Monday, Aug. 30, 1943
Engaged. Martha O'Driscoll, 21, Tulsa-born cinema blonde ("Daisy Mae" in Lil Abner); and Lieut. Commander Richard Donald Adams, 34, flat-top chief engineer; in Los Angeles.
Engaged. Lieut. Rudy Vallee, 42, Coast Guard bandmaster; and Bettejane Greer, 18, model, his film-singer protegee; in Hollywood. Cinemactress Fay Webb, the crooner's second wife, divorced him in 1936, died the same year.
Married. Maria Sieber, 18, daughter of Marlene Dietrich and Rudolf Sieber, onetime Berlin movie director; and Dean Goodman, 23, drama student, department-store employe; in Los Angeles.
Married. Ensign Evan Welling Thomas II, 23, son of Socialist Norman Thomas; and Anna Davis Robins, 18, daughter of Hewitt Rubber Co.
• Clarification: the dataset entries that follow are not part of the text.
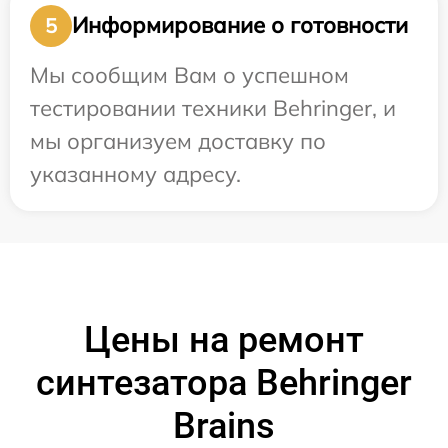
Информирование о готовности
5
Мы сообщим Вам о успешном
тестировании техники Behringer, и
мы организуем доставку по
указанному адресу.
Цены на ремонт
синтезатора Behringer
Brains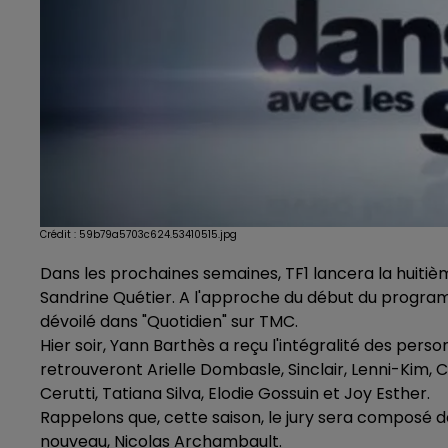
Crédit :
59b79a5703c624.53410515.jpg
Dans les prochaines semaines, TF1 lancera la huitiè
Sandrine Quétier. A l'approche du début du program
dévoilé dans "Quotidien" sur TMC.
Hier soir, Yann Barthès a reçu l'intégralité des perso
retrouveront Arielle Dombasle, Sinclair, Lenni-Kim, 
Cerutti, Tatiana Silva, Elodie Gossuin et Joy Esther.
Rappelons que, cette saison, le jury sera composé
nouveau, Nicolas Archambault.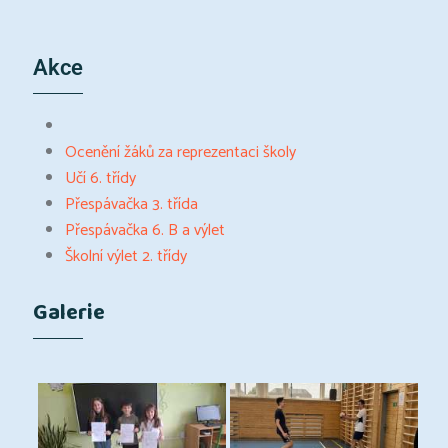
Akce
Ocenění žáků za reprezentaci školy
Učí 6. třídy
Přespávačka 3. třída
Přespávačka 6. B a výlet
Školní výlet 2. třídy
Galerie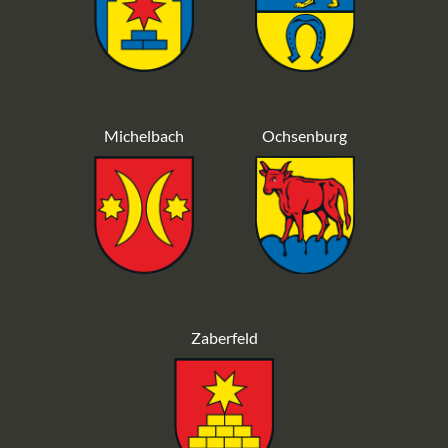
Michelbach
Ochsenburg
Zaberfeld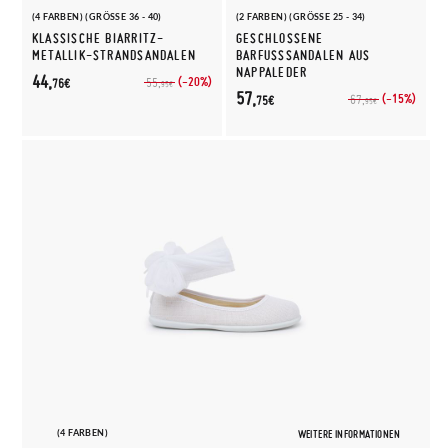
(4 FARBEN) (GRÖSSE 36 - 40)
(2 FARBEN) (GRÖSSE 25 - 34)
KLASSISCHE BIARRITZ-
GESCHLOSSENE
METALLIK-STRANDSANDALEN
BARFUSSSANDALEN AUS N
APPALEDER
44,
(-20%)
55,
76€
95€
57,
(-15%)
67,
75€
95€
(4 FARBEN)
WEITERE INFORMATIONEN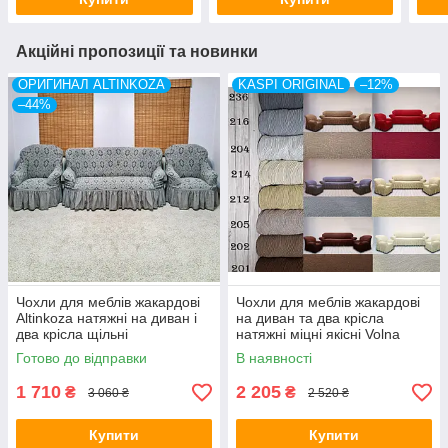
Акційні пропозиції та новинки
ОРИГИНАЛ ALTINKOZA
KASPI ORIGINAL
–12%
–44%
Чохли для меблів жакардові
Чохли для меблів жакардові
Altinkoza натяжні на диван і
на диван та два крісла
два крісла щільні
натяжні міцні якісні Volna
універсальні сірого кольору
Kaspi Туреччина
Готово до відправки
В наявності
1 710
2 205
₴
₴
3 060 ₴
2 520 ₴
Купити
Купити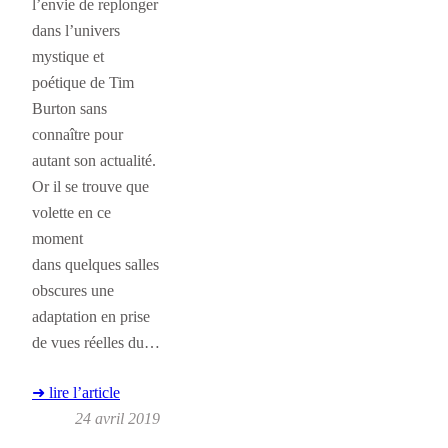
l’envie de replonger
dans l’univers
mystique et
poétique de Tim
Burton sans
connaître pour
autant son actualité.
Or il se trouve que
volette en ce
moment
dans quelques salles
obscures une
adaptation en prise
de vues réelles du…
➜ lire l’article
24 avril 2019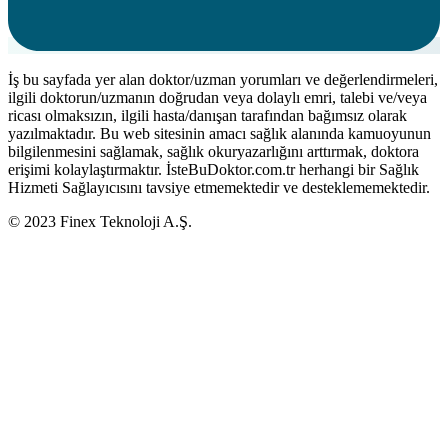
İş bu sayfada yer alan doktor/uzman yorumları ve değerlendirmeleri,
ilgili doktorun/uzmanın doğrudan veya dolaylı emri, talebi ve/veya
ricası olmaksızın, ilgili hasta/danışan tarafından bağımsız olarak
yazılmaktadır. Bu web sitesinin amacı sağlık alanında kamuoyunun
bilgilenmesini sağlamak, sağlık okuryazarlığını arttırmak, doktora
erişimi kolaylaştırmaktır. İsteBuDoktor.com.tr herhangi bir Sağlık
Hizmeti Sağlayıcısını tavsiye etmemektedir ve desteklememektedir.
© 2023 Finex Teknoloji A.Ş.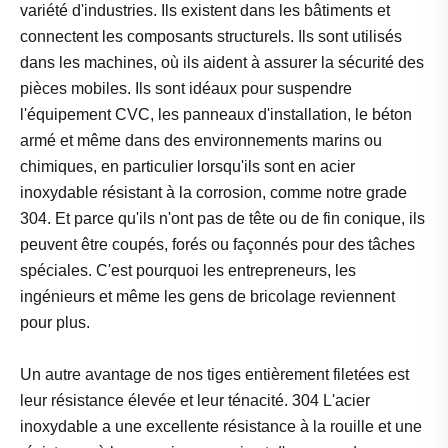
variété d'industries. Ils existent dans les bâtiments et
connectent les composants structurels. Ils sont utilisés
dans les machines, où ils aident à assurer la sécurité des
pièces mobiles. Ils sont idéaux pour suspendre
l'équipement CVC, les panneaux d'installation, le béton
armé et même dans des environnements marins ou
chimiques, en particulier lorsqu'ils sont en acier
inoxydable résistant à la corrosion, comme notre grade
304. Et parce qu'ils n'ont pas de tête ou de fin conique, ils
peuvent être coupés, forés ou façonnés pour des tâches
spéciales. C'est pourquoi les entrepreneurs, les
ingénieurs et même les gens de bricolage reviennent
pour plus.
Un autre avantage de nos tiges entièrement filetées est
leur résistance élevée et leur ténacité. 304 L'acier
inoxydable a une excellente résistance à la rouille et une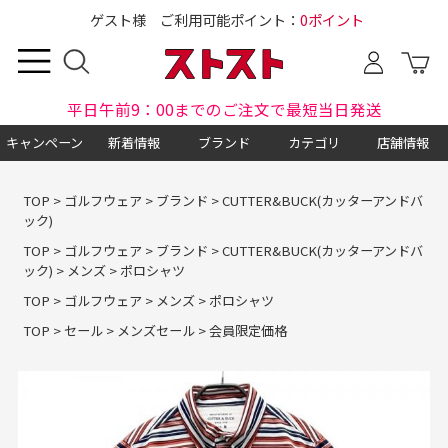
ゲスト様 ご利用可能ポイント：
0ポイント
平日午前9：00までのご注文で最短当日発送
キャンペーン
新着情報
ブランド
カテゴリ
店舗情報
TOP
>
ゴルフウェア
>
ブランド
>
CUTTER&BUCK(カッターアンドバ
ック)
TOP
>
ゴルフウェア
>
ブランド
>
CUTTER&BUCK(カッターアンドバ
ック)
>
メンズ
>
ポロシャツ
TOP
>
ゴルフウェア
>
メンズ
>
ポロシャツ
TOP
>
セール
>
メンズセール
>
会員限定価格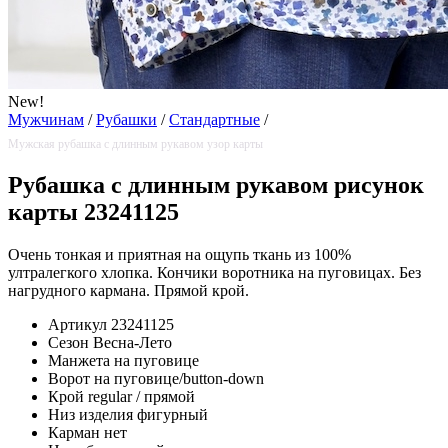
New!
Мужчинам
/
Рубашки
/
Стандартные
/
Мужская рубашка с длинным рукавом узор карты
Рубашка с длинным рукавом рисунок
карты 23241125
Очень тонкая и приятная на ощупь ткань из 100%
ултралегкого хлопка. Кончики воротника на пуговицах. Без
нагрудного кармана. Прямой крой.
Артикул
23241125
Сезон
Весна-Лето
Манжета
на пуговице
Ворот
на пуговице/button-down
Крой
regular / прямой
Низ изделия
фигурный
Карман
нет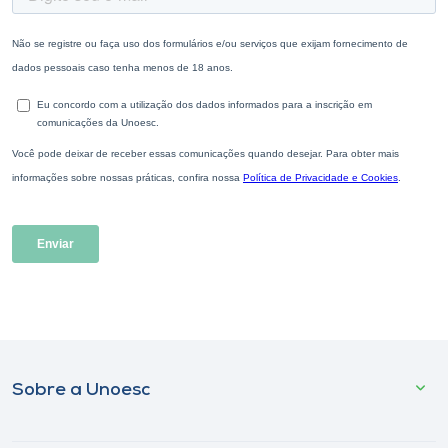
Sobre a Unoesc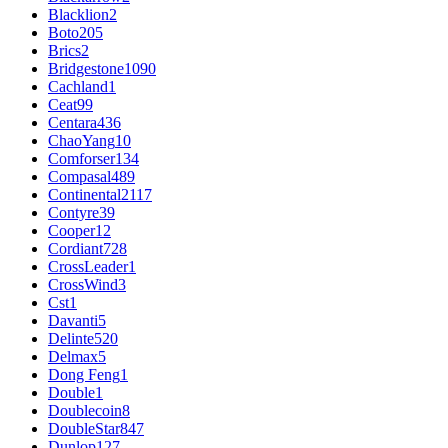
Blacklion
2
Boto
205
Brics
2
Bridgestone
1090
Cachland
1
Ceat
99
Centara
436
ChaoYang
10
Comforser
134
Compasal
489
Continental
2117
Contyre
39
Cooper
12
Cordiant
728
CrossLeader
1
CrossWind
3
Cst
1
Davanti
5
Delinte
520
Delmax
5
Dong Feng
1
Double
1
Doublecoin
8
DoubleStar
847
Dunlop
127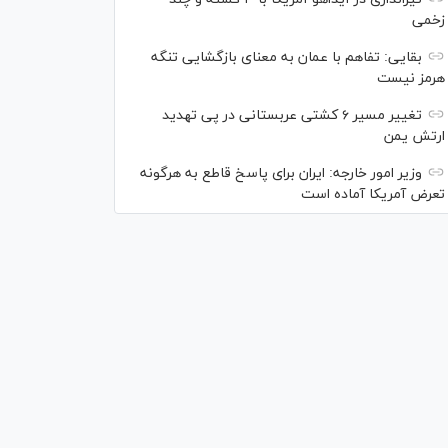
زخمی
بقایی: تفاهم با عمان به معنای بازگشایی تنگه
هرمز نیست
تغییر مسیر ۶ کشتی عربستانی در پی تهدید
ارتش یمن
وزیر امور خارجه: ایران برای پاسخ قاطع به هرگونه
تعرض آمریکا آماده است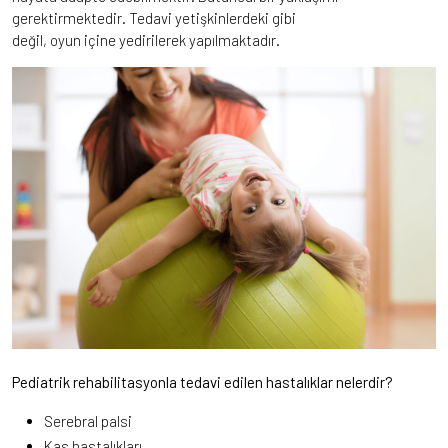
gerektirmektedir. Tedavi yetişkinlerdeki gibi
değil, oyun içine yedirilerek yapılmaktadır.
Pediatrik rehabilitasyonla tedavi edilen hastalıklar nelerdir?
Serebral palsi
Kas hastalıkları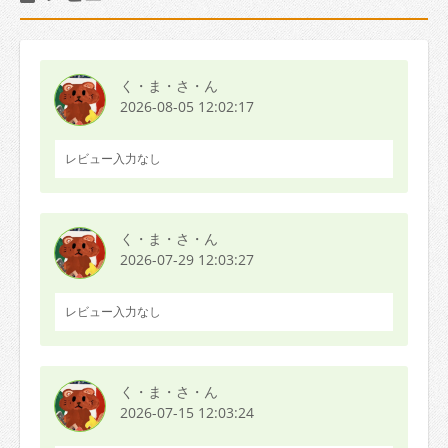
く・ま・さ・ん
2026-08-05 12:02:17
レビュー入力なし
く・ま・さ・ん
2026-07-29 12:03:27
レビュー入力なし
く・ま・さ・ん
2026-07-15 12:03:24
President Thomas Robins Jr.; in Buffalo.
Married. Alice Barr Dollar, 52, granddaughter of "Captain" Robert Dollar, San Francisco's rags-to-riches shipowner; and Curtiss Hayden, 25, salesman; in Manhattan.
Missing in Action. Air Forces Lieut. Colonel Charles Greening, Tokyo raider credited with devising the 20-c- bombsight that was used lest a Norden fall in Jap hands; in a raid over Italy.
Died. Colonel General Hans Jeschonnek, 44, since 1939 chief of staff of the German air forces; "of a serious illness"; at Reich Marshal Hermann Goering's headquarters. A World War I lieutenant at 15, one of Corporal Hitler's youngest generals, he planned the Luftwaffe's Polish knockout.
Died. Sir Frederick Phillips, 58, joint second secretary of the British Treasury; in London. Suave, Cambridgeman Phillips had been a Treasury fixture since 1908, visited the U.S. in '1940 to help organize fallen France's and fighting Britain's credits in America.
Died. Abraham Merritt, 59, editor Hearst's American Weekly; of a heart ailment ; in Indian Rock Beach, Fla. An associate editor of the Weekly since 1912, Scientifictioneer Merritt became editor in 1937; since then the Sunday supplement's circulation has grown from 6,000,000 to almost 8,000,000. On the side he was a cold-sweat novelist (Seven Footprints to Satan) and a garden cultivator of mandrake, monkshood and other varieties of backyard deliriants.
Died. William Lyon Phelps, 78, famed Yale teacher, writer, lecturer; two months after a stroke; in New Haven (see p. 56).